Ich habe zwar Unterlagen bekommen, die ich aber nicht verstehe, ich weiß nicht, warum ich nun zum zweiten Mal des Landes verwiesen wurde, mir wurde nichts erklärt, es gab keine Übersetzungen. Das erste Mal, als ich beim Augustinverkauf im Mai festgenommen und dann abgeschoben wurde, hatte ich 370 Euro in der Brieftasche, die Polizei nahm mir das Geld weg, aber dafür habe ich eine Rechnung bekommen.
Ich würde gerne in Österreich arbeiten, aber niemand nimmt mich, ich habe gesundheitliche Probleme, Diabetes und eine Herzerkrankung und kann leider kein Deutsch. Mein jüngster Sohn ist sehr krank, er hat einen Knochentumor am linken Bein. In Rumänien muss man für alles bezahlen und ich kann mir die vielen Operationen und die medizinische Versorgung schlicht nicht leisten. Deswegen möchte ich weiterhin den Augustin verkaufen, weil das eine Tätigkeit ist, der ich nachgehen kann. Ich möchte nach Österreich zurück, denn in Rumänien gibt es keine Arbeit, nur Armut. Deswegen will ich zurück, ich will nicht betteln, ich will den Augustin verkaufen und dabei ein bisschen was verdienen.

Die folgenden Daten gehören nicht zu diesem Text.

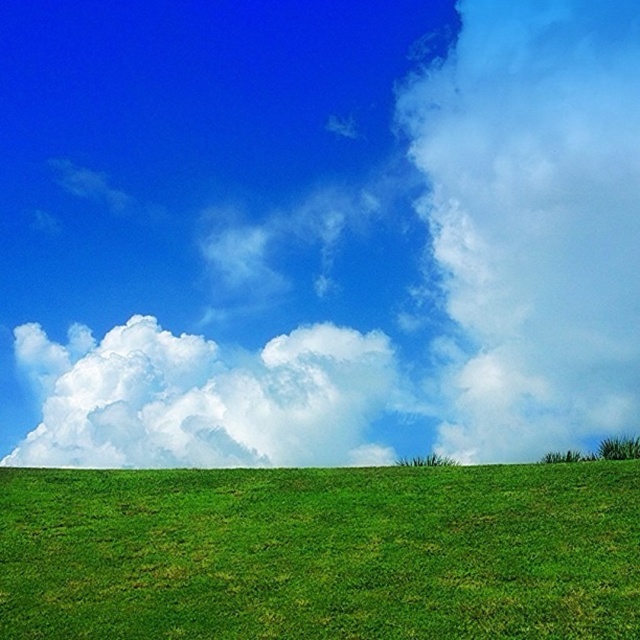 You are a bird soaring in the sky and want to land on the green grassy hill at lower center. Can you safely land there without hitting the white fluffy cloud at center?

The green grassy hill at lower center is shorter than the white fluffy cloud at center, so you can safely land on the green grassy hill at lower center without hitting the cloud.

You are standing in the middle of the green grassy field and see the point marked at coordinates (316, 230). What is located at that point?

The point at coordinates (316, 230) marks green grass at lower center.

You are a gardener planning to mow the lawn. You see the green grass at lower center and the green grassy hill at lower center. Which area should you mow first if you want to start with the taller vegetation?

The green grass at lower center should be mowed first since it has a greater height compared to the green grassy hill at lower center, as stated in the description. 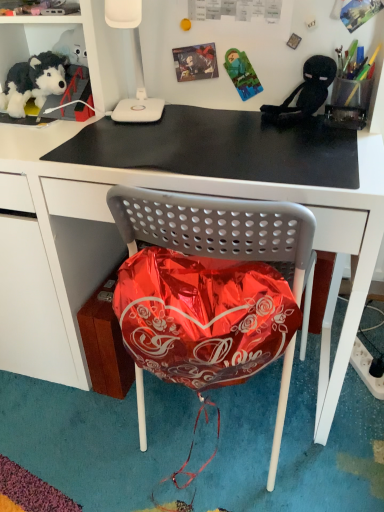 Locate an element on the screen. The width and height of the screenshot is (384, 512). vacant space situated on the left part of metallic red balloon at center is located at coordinates (76, 428). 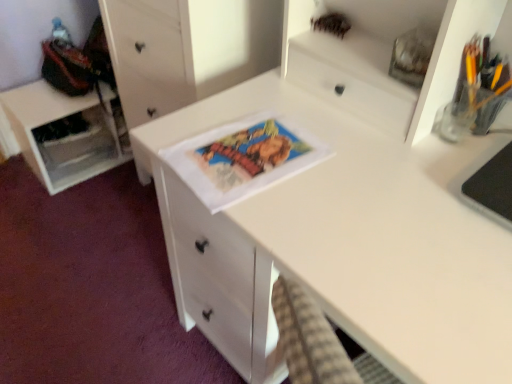 Find the location of a particular element. Image resolution: width=512 pixels, height=384 pixels. vacant space situated above matte paper comic book at center (from a real-world perspective) is located at coordinates (248, 152). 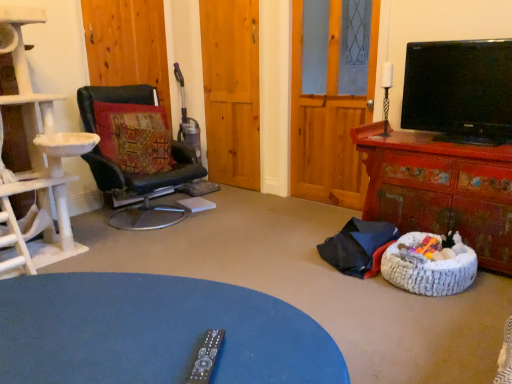 You are a GUI agent. You are given a task and a screenshot of the screen. Output one action in this format:
    pyautogui.click(x=<x>, y=<y>)
    Task: Click on the black glossy tv at upper right
    This screenshot has width=512, height=384.
    Given the screenshot: What is the action you would take?
    pyautogui.click(x=459, y=90)

At what (x,y) coordinates should I click in order to perform the action: click on wooden door at center, the 2th door when ordered from left to right. Please return your answer as a coordinate pair (x, y). This screenshot has height=384, width=512. Looking at the image, I should click on (231, 90).

Describe the element at coordinates (231, 90) in the screenshot. I see `wooden door at center, the first door positioned from the right` at that location.

The width and height of the screenshot is (512, 384). What do you see at coordinates (135, 154) in the screenshot?
I see `black leather chair at left` at bounding box center [135, 154].

Describe the element at coordinates (134, 136) in the screenshot. This screenshot has height=384, width=512. I see `textured fabric pillow at left` at that location.

This screenshot has width=512, height=384. I want to click on black plastic remote at center, so click(x=206, y=357).

From the image's perspective, relative to white woven dog bed at lower right, is wooden door at center, the 2th door when ordered from left to right, above or below?

From the image's perspective, wooden door at center, the 2th door when ordered from left to right, appears above white woven dog bed at lower right.

In the image, is wooden door at center, the first door positioned from the right, on the left side or the right side of white woven dog bed at lower right?

wooden door at center, the first door positioned from the right, is to the left of white woven dog bed at lower right.

Would you say wooden door at center, the 2th door when ordered from left to right, contains white woven dog bed at lower right?

That's incorrect, white woven dog bed at lower right is not inside wooden door at center, the 2th door when ordered from left to right.

Considering the sizes of wooden door at center, the 2th door when ordered from left to right, and white woven dog bed at lower right in the image, is wooden door at center, the 2th door when ordered from left to right, bigger or smaller than white woven dog bed at lower right?

In the image, wooden door at center, the 2th door when ordered from left to right, appears to be larger than white woven dog bed at lower right.

Is black fabric remote control at center turned away from black plastic remote at center?

No, black fabric remote control at center is not facing away from black plastic remote at center.

Is black fabric remote control at center next to black plastic remote at center and touching it?

No, black fabric remote control at center is not with black plastic remote at center.

Locate an element on the screen. The width and height of the screenshot is (512, 384). remote above the black fabric remote control at center (from the image's perspective) is located at coordinates [x=206, y=357].

Does point (11, 344) appear closer or farther from the camera than point (200, 356)?

Point (11, 344) appears to be farther away from the viewer than point (200, 356).

Considering the positions of points (463, 171) and (159, 96), is point (463, 171) farther from camera compared to point (159, 96)?

No, (463, 171) is in front of (159, 96).

How many degrees apart are the facing directions of distressed red wooden cabinet at right and wooden door at center, the first door viewed from the left?

distressed red wooden cabinet at right and wooden door at center, the first door viewed from the left, are facing 91.8 degrees away from each other.

Which object is closer to the camera, distressed red wooden cabinet at right or wooden door at center, the first door viewed from the left?

distressed red wooden cabinet at right is in front.

Between white woven dog bed at lower right and wooden door at center, marked as the 2th door in a right-to-left arrangement, which one has larger width?

With larger width is white woven dog bed at lower right.

From the white woven dog bed at lower right, count the 2nd door to the left and point to it. Please provide its 2D coordinates.

[(127, 44)]

From the image's perspective, is white woven dog bed at lower right under wooden door at center, the first door viewed from the left?

Yes, from the image's perspective, white woven dog bed at lower right is beneath wooden door at center, the first door viewed from the left.

How distant is white woven dog bed at lower right from wooden door at center, marked as the 2th door in a right-to-left arrangement?

white woven dog bed at lower right and wooden door at center, marked as the 2th door in a right-to-left arrangement, are 2.59 meters apart from each other.

From the image's perspective, would you say black plastic remote at center is positioned over wooden glass door at center?

No, from the image's perspective, black plastic remote at center is not over wooden glass door at center.

In the scene shown: Is black plastic remote at center aimed at wooden glass door at center?

Yes, black plastic remote at center is oriented towards wooden glass door at center.

Consider the image. Does black plastic remote at center touch wooden glass door at center?

black plastic remote at center and wooden glass door at center are not in contact.

Is the depth of black plastic remote at center greater than that of wooden glass door at center?

No, black plastic remote at center is closer to the viewer.

Is black fabric remote control at center surrounding wooden door at center, the 2th door when ordered from left to right?

Definitely not — wooden door at center, the 2th door when ordered from left to right, is not inside black fabric remote control at center.

From a real-world perspective, which is physically above, black fabric remote control at center or wooden door at center, the first door positioned from the right?

wooden door at center, the first door positioned from the right.

From the image's perspective, who appears lower, black fabric remote control at center or wooden door at center, the first door positioned from the right?

From the image's view, black fabric remote control at center is below.

Does point (131, 274) come behind point (205, 56)?

No.

Who is shorter, textured fabric pillow at left or black leather chair at left?

textured fabric pillow at left.

From a real-world perspective, which object stands above the other?

textured fabric pillow at left, from a real-world perspective.

Consider the image. Is textured fabric pillow at left oriented away from black leather chair at left?

Absolutely, textured fabric pillow at left is directed away from black leather chair at left.

Which door is the 2nd one when counting from the back of the white woven dog bed at lower right? Please provide its 2D coordinates.

[(231, 90)]

You are a GUI agent. You are given a task and a screenshot of the screen. Output one action in this format:
    pyautogui.click(x=<x>, y=<y>)
    Task: Click on the desk in front of the black plastic remote at center
    The image size is (512, 384).
    Given the screenshot: What is the action you would take?
    coord(155,332)

Based on their spatial positions, is black glossy tv at upper right or black fabric remote control at center closer to wooden glass door at center?

Among the two, black glossy tv at upper right is located nearer to wooden glass door at center.

When comparing their distances from wooden door at center, the 2th door when ordered from left to right, does black glossy tv at upper right or white woven dog bed at lower right seem further?

white woven dog bed at lower right lies further to wooden door at center, the 2th door when ordered from left to right, than the other object.

Based on their spatial positions, is wooden glass door at center or black glossy tv at upper right further from textured fabric pillow at left?

The object further to textured fabric pillow at left is black glossy tv at upper right.

Based on their spatial positions, is black glossy tv at upper right or textured fabric pillow at left closer to black fabric remote control at center?

textured fabric pillow at left lies closer to black fabric remote control at center than the other object.

Looking at the image, which one is located further to textured fabric pillow at left, distressed red wooden cabinet at right or black fabric remote control at center?

black fabric remote control at center lies further to textured fabric pillow at left than the other object.

From the picture: When comparing their distances from wooden glass door at center, does distressed red wooden cabinet at right or white woven dog bed at lower right seem closer?

distressed red wooden cabinet at right is closer to wooden glass door at center.

Estimate the real-world distances between objects in this image. Which object is closer to wooden door at center, the 2th door when ordered from left to right, wooden door at center, the first door viewed from the left, or wooden glass door at center?

The object closer to wooden door at center, the 2th door when ordered from left to right, is wooden door at center, the first door viewed from the left.

In the scene shown: When comparing their distances from black plastic remote at center, does textured fabric pillow at left or distressed red wooden cabinet at right seem further?

textured fabric pillow at left.

Where is `pillow between black plastic remote at center and wooden door at center, the first door viewed from the left, in the front-back direction`? Image resolution: width=512 pixels, height=384 pixels. pillow between black plastic remote at center and wooden door at center, the first door viewed from the left, in the front-back direction is located at coordinates (134, 136).

Identify the location of desk between wooden door at center, marked as the 2th door in a right-to-left arrangement, and black glossy tv at upper right from left to right. (155, 332).

The width and height of the screenshot is (512, 384). Identify the location of pillow between wooden door at center, the first door viewed from the left, and white woven dog bed at lower right, in the horizontal direction. (134, 136).

Identify the location of door between wooden door at center, the first door viewed from the left, and white woven dog bed at lower right from left to right. (231, 90). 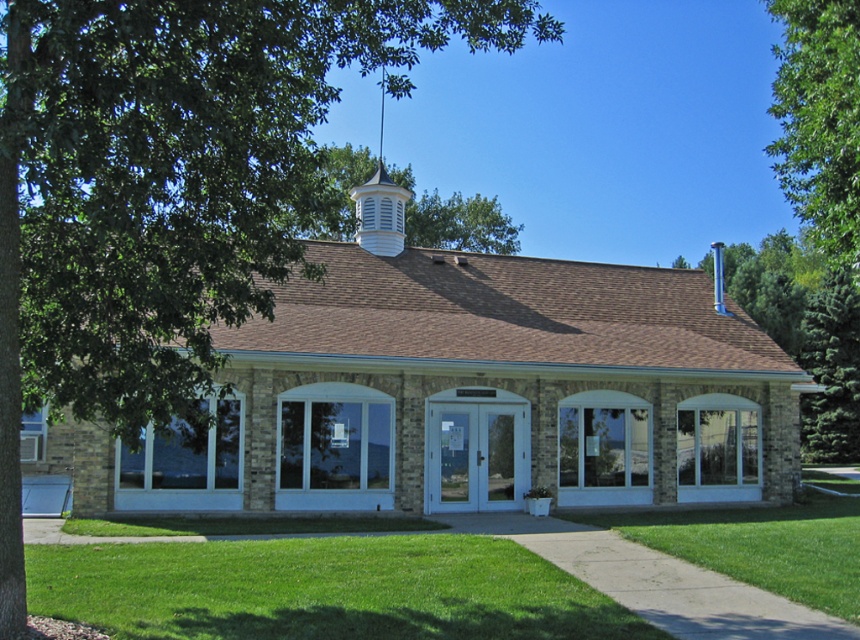 Question: Which object is closer to the camera taking this photo?

Choices:
 (A) brick building at center
 (B) green grass at lower center
 (C) white wood cupola at upper center

Answer: (B)

Question: Which of the following is the farthest from the observer?

Choices:
 (A) green leafy tree at upper left
 (B) green grass at lower center
 (C) brick building at center
 (D) green leafy tree at upper right

Answer: (C)

Question: Observing the image, what is the correct spatial positioning of green leafy tree at upper left in reference to green grass at lower center?

Choices:
 (A) above
 (B) below

Answer: (A)

Question: Which is nearer to the brick building at center?

Choices:
 (A) green leafy tree at upper left
 (B) white wood cupola at upper center

Answer: (A)

Question: Is green leafy tree at upper left further to camera compared to green leafy tree at upper right?

Choices:
 (A) no
 (B) yes

Answer: (A)

Question: Where is brick building at center located in relation to green leafy tree at upper right in the image?

Choices:
 (A) left
 (B) right

Answer: (A) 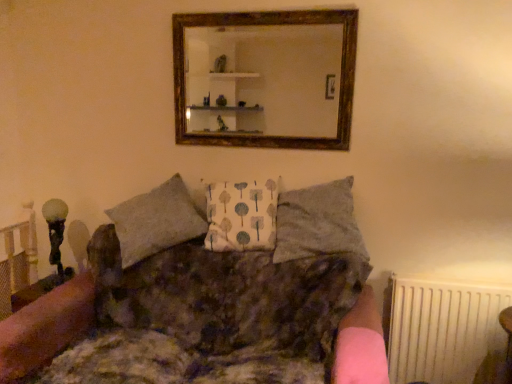 Question: Does textured gray pillow at center, which is the 1th pillow from right to left, appear on the left side of textured brown fabric couch at center?

Choices:
 (A) no
 (B) yes

Answer: (A)

Question: Can you confirm if textured gray pillow at center, which is the 1th pillow from right to left, is wider than textured brown fabric couch at center?

Choices:
 (A) yes
 (B) no

Answer: (B)

Question: Is textured gray pillow at center, which is counted as the second pillow, starting from the left, far away from textured brown fabric couch at center?

Choices:
 (A) no
 (B) yes

Answer: (A)

Question: Can you confirm if textured gray pillow at center, which is the 1th pillow from right to left, is thinner than textured brown fabric couch at center?

Choices:
 (A) no
 (B) yes

Answer: (B)

Question: From the image's perspective, does textured gray pillow at center, which is the 1th pillow from right to left, appear higher than textured brown fabric couch at center?

Choices:
 (A) yes
 (B) no

Answer: (A)

Question: Is textured brown fabric couch at center situated inside white fabric pillow at center, placed as the first pillow when sorted from left to right, or outside?

Choices:
 (A) inside
 (B) outside

Answer: (B)

Question: From a real-world perspective, is textured brown fabric couch at center physically located above or below white fabric pillow at center, placed as the first pillow when sorted from left to right?

Choices:
 (A) above
 (B) below

Answer: (B)

Question: Looking at their shapes, would you say textured brown fabric couch at center is wider or thinner than white fabric pillow at center, placed as the first pillow when sorted from left to right?

Choices:
 (A) wide
 (B) thin

Answer: (A)

Question: Based on their positions, is textured brown fabric couch at center located to the left or right of white fabric pillow at center, placed as the first pillow when sorted from left to right?

Choices:
 (A) left
 (B) right

Answer: (A)

Question: Is point (328, 69) closer or farther from the camera than point (402, 304)?

Choices:
 (A) closer
 (B) farther

Answer: (A)

Question: From the image's perspective, relative to white plastic radiator at lower right, is wooden frame mirror at upper center above or below?

Choices:
 (A) above
 (B) below

Answer: (A)

Question: In terms of size, does wooden frame mirror at upper center appear bigger or smaller than white plastic radiator at lower right?

Choices:
 (A) big
 (B) small

Answer: (B)

Question: Relative to white plastic radiator at lower right, is wooden frame mirror at upper center in front or behind?

Choices:
 (A) front
 (B) behind

Answer: (B)

Question: From their relative heights in the image, would you say textured gray pillow at center, which is the 1th pillow from right to left, is taller or shorter than textured brown fabric couch at center?

Choices:
 (A) tall
 (B) short

Answer: (B)

Question: Considering their positions, is textured gray pillow at center, which is counted as the second pillow, starting from the left, located in front of or behind textured brown fabric couch at center?

Choices:
 (A) front
 (B) behind

Answer: (B) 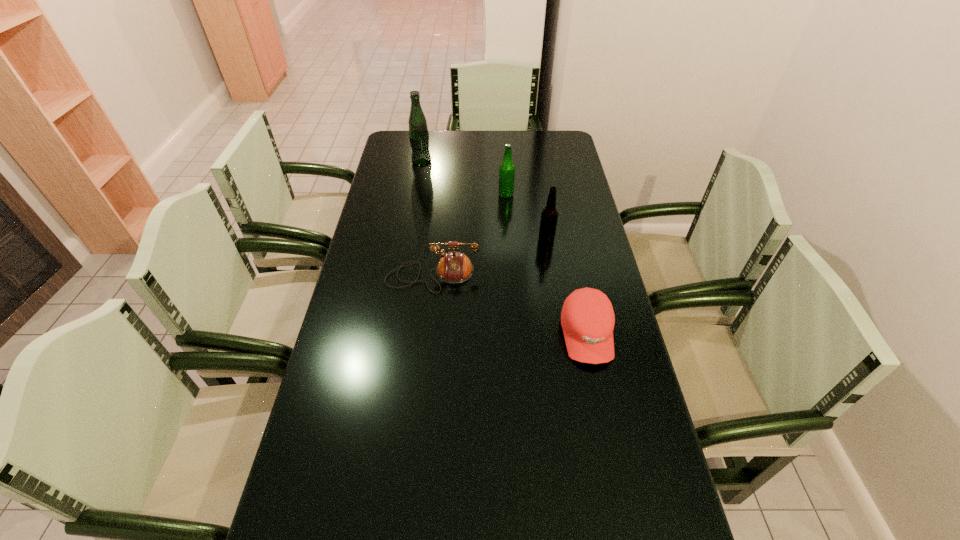 Find the location of a particular element. This screenshot has height=540, width=960. object positioned at the far left corner is located at coordinates (418, 131).

What are the coordinates of `vacant space at the far edge of the desktop` in the screenshot? It's located at (451, 143).

In the image, there is a desktop. Where is `vacant space at the left edge`? The width and height of the screenshot is (960, 540). vacant space at the left edge is located at coordinates (369, 311).

At what (x,y) coordinates should I click in order to perform the action: click on blank area at the right edge. Please return your answer as a coordinate pair (x, y). The width and height of the screenshot is (960, 540). Looking at the image, I should click on point(564,257).

At what (x,y) coordinates should I click in order to perform the action: click on vacant space at the far left corner of the desktop. Please return your answer as a coordinate pair (x, y). Looking at the image, I should click on (397, 132).

Image resolution: width=960 pixels, height=540 pixels. In the image, there is a desktop. What are the coordinates of `free space at the far right corner` in the screenshot? It's located at (564, 143).

This screenshot has width=960, height=540. I want to click on free space between the third nearest object and the second farthest object, so click(x=526, y=217).

Find the location of a particular element. This screenshot has width=960, height=540. free space between the leftmost beer bottle and the third farthest object is located at coordinates (484, 201).

Where is `empty space that is in between the telephone and the leftmost beer bottle`? This screenshot has height=540, width=960. empty space that is in between the telephone and the leftmost beer bottle is located at coordinates (427, 219).

Where is `vacant area that lies between the second farthest object and the nearest object`? vacant area that lies between the second farthest object and the nearest object is located at coordinates (546, 265).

Ich habe keine Familie in Wien, alle meine Kinder und sonstigen Familienangehörigen leben hier, in Rumänien. Ich war in Wien bei Bekannten untergebracht, die Adresse habe ich auch den Polizisten gegeben, aber ich war dort nicht gemeldet.
Diesmal hat mir die Polizei die 30 Euro, die ich bei mir hatte, abgenommen, das war das Geld, das ich durch drei Kalender und eine Zeitung an dem Tag verdient hatte, aber die bekam ich zurück. Unterstützung habe ich damals und jetzt von den Mitarbeitern vom Augustin bekommen. Ich kenne sonst niemanden, auch keine anderen Organisationen; Hilfe bekomme ich nur dort. Ich habe auch sehr nette Kundschaft in Wien, viele Kundinnen lachen mit mir gemeinsam, nehmen mich in den Arm, sind freundlich zu mir, ich hatte nie Probleme.
Es ist sehr unangenehm, als Frau in einer Zelle alleine zu sitzen, ohne überhaupt zu wissen warum, ohne zu verstehen, was mit mir passiert. Mein ganzes Leben lang hatte ich nie Probleme mit der Polizei. Das ist einfach sehr unangenehm.